DeKalb will lay off 127 employees, effective June 30. It will cut a total of 217 jobs. The difference includes jobs that are vacant or held by employees who last week accepted an early retirement offer. Employees affected by job cuts range from midlevel administrators to service technicians — but not teachers.

FEWER BUSES

Starting Jan. 6, busing will be cut back for students who attend schools outside their neighborhood — about 5,600 of the school district’s 99,600 students, including those in magnet schools, charter schools and academic theme schools or who transferred from lower-performing campuses. DeKalb will create hubs and over the next two months will notify parents where to drop off their children to be picked up by school buses and taken to school. Parents are responsible for picking up the children at the same hubs after school. This is a change from the system’s current policy, which buses many students almost door-to-door.

PAY AND POCKETBOOK

The board voted to erase pay raises already approved for this school year.
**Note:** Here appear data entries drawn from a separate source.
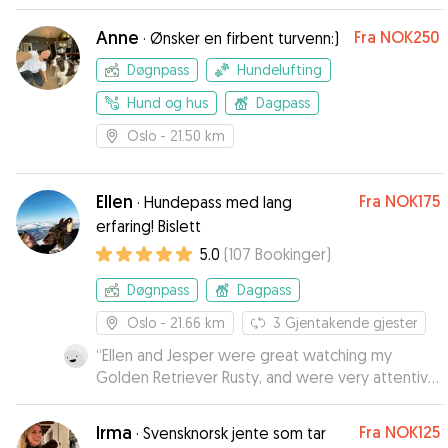
kommer som avtalt og kommuniserer bra. Han
og vår Balder ble fort venner, og han er flink til å
Anne
Fra
NOK250
·
Ønsker en firbent turvenn:)
tyde hunden. De kan også trene på forskjellig
ting når de er på tur. Han bor også ganske nær
Døgnpass
Hundelufting
oss og det er selvsagt et stort pluss ! Vi og
Hund og hus
Dagpass
Balder, er veldig fornøyde med at vi fant
nettopp Jesper gjennom Dogley. Han anbefales
Oslo
- 21.50 km
! Mvh Matmor, matfar og Balder
”
Ellen
Fra
NOK175
·
Hundepass med lang
erfaring! Bislett
5.0
(
107
Bookinger
)
Døgnpass
Dagpass
Oslo
- 21.66 km
3
Gjentakende gjester
“
Ellen and Jesper were great watching my
Golden Retriever Rusty, and were very attentive
to my wishes regarding his care. It's difficult for
me to leave my dog with someone, but Ellen
Irma
Fra
NOK125
·
Svensknorsk jente som tar
and Jesper are very trustworthy, communicative,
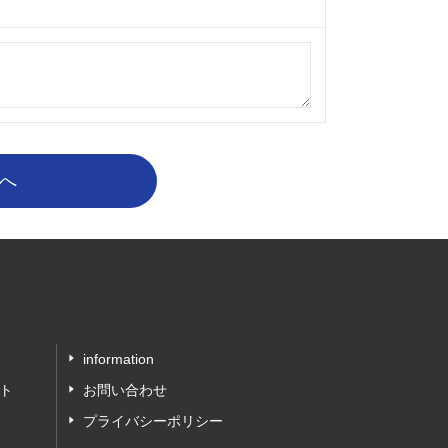
information
ト
お問い合わせ
プライバシーポリシー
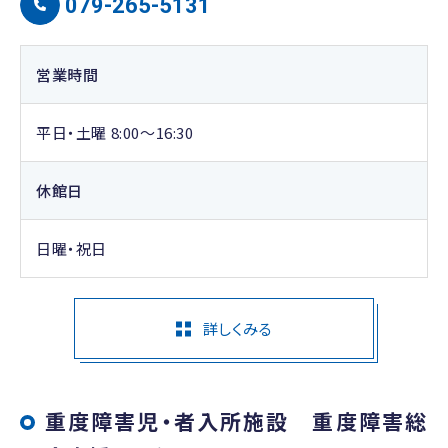
079-265-5131
営業時間
平日・土曜 8:00～16:30
休館日
日曜・祝日
詳しくみる
重度障害児・者入所施設 重度障害総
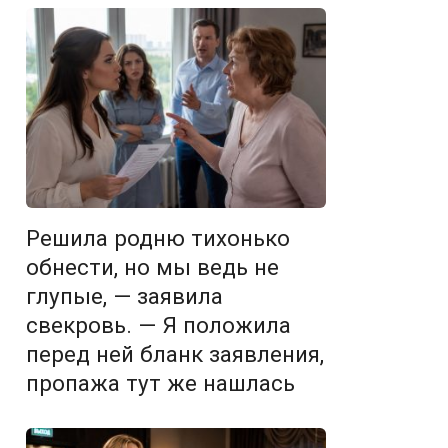
Решила родню тихонько
обнести, но мы ведь не
глупые, — заявила
свекровь. — Я положила
перед ней бланк заявления,
пропажа тут же нашлась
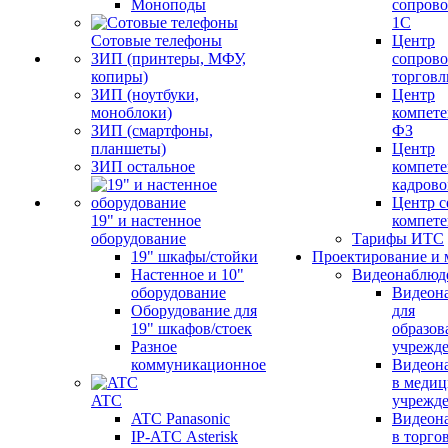
Моноподы
сопров
1С
Сотовые телефоны
Центр
ЗИП (принтеры, МФУ,
сопров
копиры)
торговл
ЗИП (ноутбуки,
Центр
моноблоки)
компете
ЗИП (смартфоны,
ФЗ
планшеты)
Центр
ЗИП остальное
компете
кадров
Центр с
19" и настенное
компет
оборудование
Тарифы ИТС
19" шкафы/стойки
Проектирование и 
Настенное и 10"
Видеонаблюд
оборудование
Видеон
Оборудование для
для
19" шкафов/стоек
образов
Разное
учрежд
коммуникационное
Видеон
в меди
ATC
учрежд
ATC Panasonic
Видеон
IP-АТС Asterisk
в торго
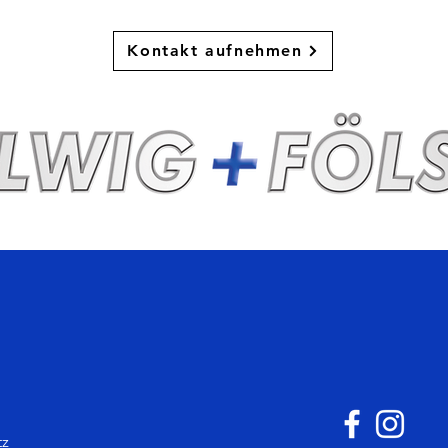
Kontakt aufnehmen
tz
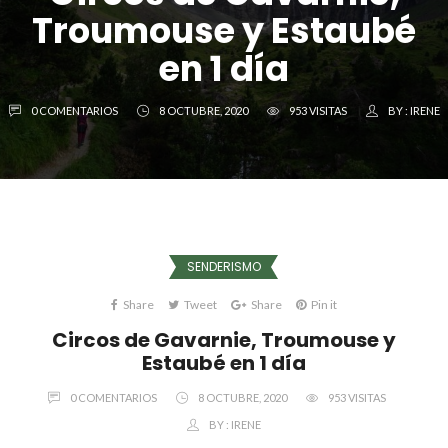
Troumouse y Estaubé
en 1 día
0 COMENTARIOS
8 OCTUBRE, 2020
953 VISITAS
BY :
IRENE
SENDERISMO
Share
Tweet
Share
Pin it
Circos de Gavarnie, Troumouse y
Estaubé en 1 día
0 COMENTARIOS
8 OCTUBRE, 2020
953 VISITAS
BY :
IRENE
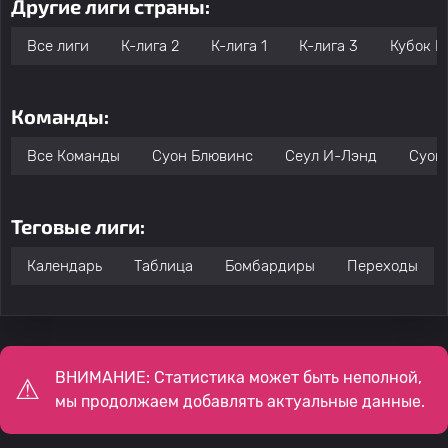
Другие лиги страны:
Все лиги
К-лига 2
К-лига 1
К-лига 3
Кубок К
Команды:
Все Команды
Суон Блювинс
Сеул И-Лэнд
Суон
Теговые лиги:
Календарь
Таблица
Бомбардиры
Переходы
ВНИМАНИЕ: Статистика может быть неполной,
мы продолжаем добавлять актуальные данные.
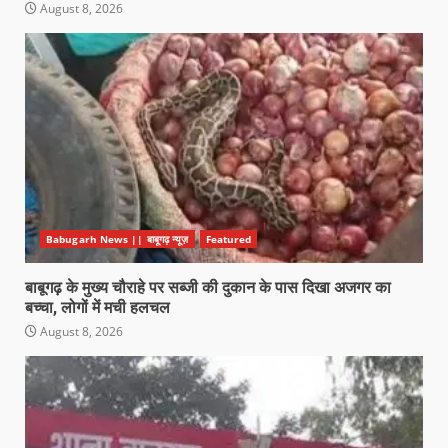
August 8, 2026
Babugarh News || बाबूगढ़ न्यूज़
Featured
बाबूगढ़ के मुख्य चौराहे पर सब्जी की दुकान के पास दिखा अजगर का
बच्चा, लोगों में मची हलचल
August 8, 2026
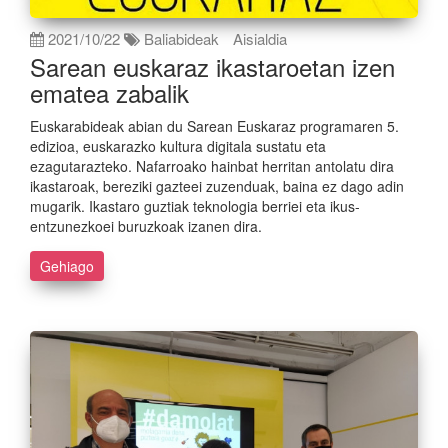
2021/10/22
Baliabideak
Aisialdia
Sarean euskaraz ikastaroetan izen
ematea zabalik
Euskarabideak abian du Sarean Euskaraz programaren 5.
edizioa, euskarazko kultura digitala sustatu eta
ezagutarazteko. Nafarroako hainbat herritan antolatu dira
ikastaroak, bereziki gazteei zuzenduak, baina ez dago adin
mugarik. Ikastaro guztiak teknologia berriei eta ikus-
entzunezkoei buruzkoak izanen dira.
Gehiago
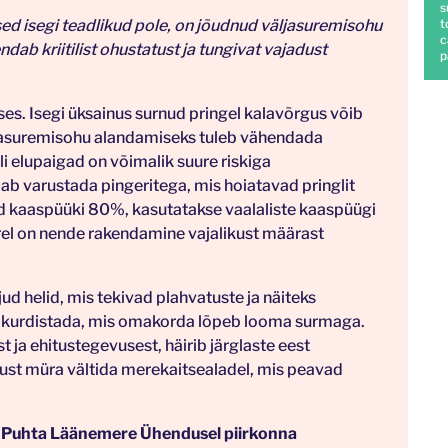
s
ed isegi teadlikud pole, on jõudnud väljasuremisohu
t
c
ndab kriitilist ohustatust ja tungivat vajadust
p
s. Isegi üksainus surnud pringel kalavõrgus võib
ljasuremisohu alandamiseks tuleb vähendada
gli elupaigad on võimalik suure riskiga
ab varustada pingeritega, mis hoiatavad pringlit
ad kaaspüüki 80%, kasutatakse vaalaliste kaaspüügi
el on nende rakendamine vajalikust määrast
jud helid, mis tekivad plahvatuste ja näiteks
li kurdistada, mis omakorda lõpeb looma surmaga.
 ja ehitustegevusest, häirib järglaste eest
alust müra vältida merekaitsealadel, mis peavad
ta Puhta Läänemere Ühendusel piirkonna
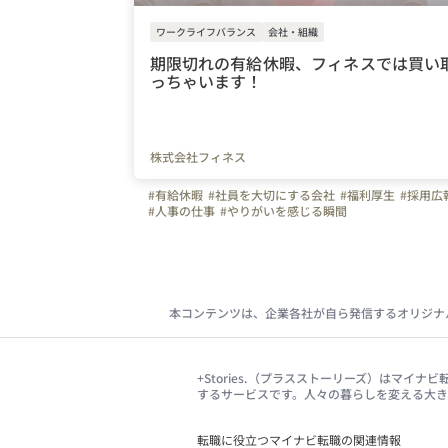
ワークライフバランス
会社・組織
期限切れの有給休暇、フィネスでは買い
っちゃいます！
株式会社フィネス
#有給休暇
#社員を大切にする会社
#福利厚生
#採用広
#人事の仕事
#やりがいを感じる瞬間
本コンテンツは、企業各社が自ら発信するオリジナ
+Stories.（プラスストーリーズ）はマ
するサービスです。人々の暮らしを変える大
転職に役立つマイナビ転職の関連情報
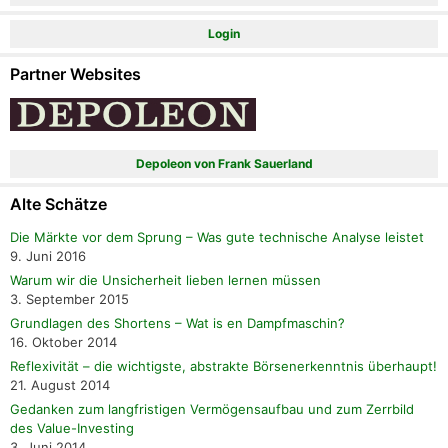
Login
Partner Websites
Depoleon von Frank Sauerland
Alte Schätze
Die Märkte vor dem Sprung – Was gute technische Analyse leistet
9. Juni 2016
Warum wir die Unsicherheit lieben lernen müssen
3. September 2015
Grundlagen des Shortens – Wat is en Dampfmaschin?
16. Oktober 2014
Reflexivität – die wichtigste, abstrakte Börsenerkenntnis überhaupt!
21. August 2014
Gedanken zum langfristigen Vermögensaufbau und zum Zerrbild
des Value-Investing
3. Juni 2014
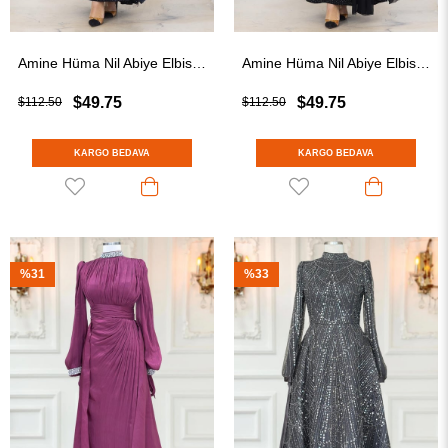
Amine Hüma Nil Abiye Elbise Lacivert
Amine Hüma Nil Abiye Elbise Siyah
$49.75
$49.75
$112.50
$112.50
KARGO BEDAVA
KARGO BEDAVA
%31
%33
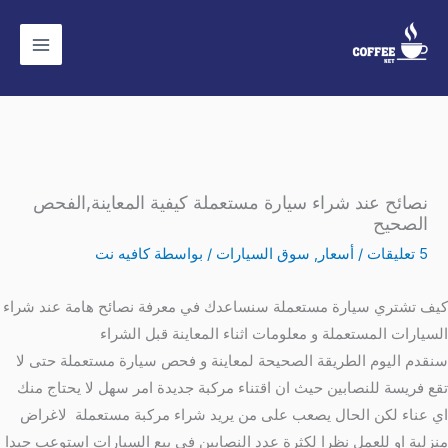
خطي
لى
لمحتوى
نصائح عند شراء سيارة مستعملة كيفية المعاينة,الفحص
الصحيح
5 تعليقات
/
أسعار
,
سوق السيارات
/ بواسطة
كافيه نت
كيف تشتري سيارة مستعملة سنساعدك في معرفة نصائح هامة عند شراء
السيارات المستعملة و معلومات اثناء المعاينة قبل الشراء
سنقدم اليوم الطريقة الصحيحة لمعاينة و فحص سيارة مستعملة حتى لا
تقع فريسة للنصابين حيث ان اقتناء مركبة جديدة امر سهل لا يحتاج منك
اي عناء لكن الحال يصعب على من يريد شراء مركبة مستعملة لاغراض
منزلية او للعمل نظرا لكثرة عدد النصابين في بيع السيارات استوعب جيدا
The raises, to have gone into effect in January, are called “step increases” — salary supplements based on an employee’s years of experience. Central office administrators face 2 percent pay cuts as of Dec. 31.

WHY IT’S NEEDED

The district will lose at least $10.5 million in a midyear state budget cut. There are expectations that, given the economy, the state will cut at least another 1 percent of DeKalb’s school funding for the next school year. This does not include any downturn in local tax collections. School board members told Superintendent Crawford Lewis to reduce staff during budget talks this spring. Salaries and benefits make up 91 percent of the system’s $894.1 million general operations budget. Lewis’ goal is to reduce that to 87 percent.

SAVINGS

More than $20 million. The step increase alone is worth about $7.5 million.

REACTION

Board members got an earful Monday from parents and teachers about the busing cuts and the step increases. Parents predicted chaos in January because of the midyear change. The Organization of DeKalb Educators, which represents more than half of DeKalb’s 7,500 teachers, lobbied hard for the step increases and Monday threatened legal action because the system hasn’t held hearings on the matter.

WHAT’S NEXT

Expected next year: Once-a-month employee furloughs and four-day workweeks in summer.